At least the CIA ought to have complete files on Mr. Putin’s early days when Russia’s media culture was wide open and free-wheeling. His alleged involvement in the disappearance of $93 million in food money as deputy mayor of St. Petersburg was documented by a special committee of the city’s elected legislature.
Ditto the 1999 apartment block bombings that killed 293 Russians and helped cinch his election as president. Even before the attacks, reputable European and Russian newspapers in Moscow reported that such outrages were being planned by Russia’s secret police. Several subsequent scholarly and journalistic studies have endorsed the view that these “terrorist” acts were actually engineered by Mr. Putin’s supporters.
U.S. intelligence agencies surely have definitive estimates on both of these episodes. The CIA may also be able to tell us more than we already know about many convenient murders and suspicious deaths that greased Mr.

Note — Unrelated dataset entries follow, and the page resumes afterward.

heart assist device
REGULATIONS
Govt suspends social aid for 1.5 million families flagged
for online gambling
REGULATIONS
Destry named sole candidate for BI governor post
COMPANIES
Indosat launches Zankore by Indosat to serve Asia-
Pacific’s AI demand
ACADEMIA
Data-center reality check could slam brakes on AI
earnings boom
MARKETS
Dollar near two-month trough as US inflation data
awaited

Putin’s rise and protected him from inopportune disclosures.
OK, let us stop kidding ourselves. Let Rep. Adam Schiff, a top Democrat calling for exposure of Putin secrets, stop kidding himself. Western governments have kept silent even on the polonium murder in London of dissident Alexander Litvinenko, an act of international nuclear terrorism. Why? Because they are unwilling to press hard on the Putin regime, fearing either blowback or his replacement by the devil they don’t know.
Mr. Obama’s sanctions have been precisely calibrated with these fears in mind, and Donald Trump brings only so much room for change. Rest your mind: Nothing in “The Art of the Deal” suggests Mr. Trump would voluntarily surrender the leverage Mr. Obama’s existing sanctions give him in future dealings with Mr. Putin. At the same time, he will stop accommodating Mr. Putin by supplying loud but weak rhetoric that Mr. Putin can play back to the Russian people as evidence the U.S. represents a geostrategic threat that Mr. Putin is manfully and victoriously outwitting.

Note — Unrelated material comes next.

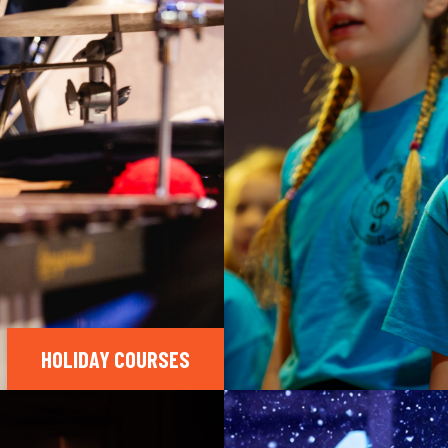
HOLIDAY COURSES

The best and likeliest outcome if Mr. Trump is successful is that Mr. Putin will stop being an international problem in the run-up to his own re-election in 2018 and a year or so thereafter. Mr. Trump will be freer to concentrate on domestic reform and reacting to whatever emergencies the European Union inevitably throws up in the new year.
This holiday will be temporary. Mr. Putin, who has no realistic hope for a peaceful retirement, and whose society and economy are rotting out from under him, is almost certain to be a bane for the world and Russia in the coming decade.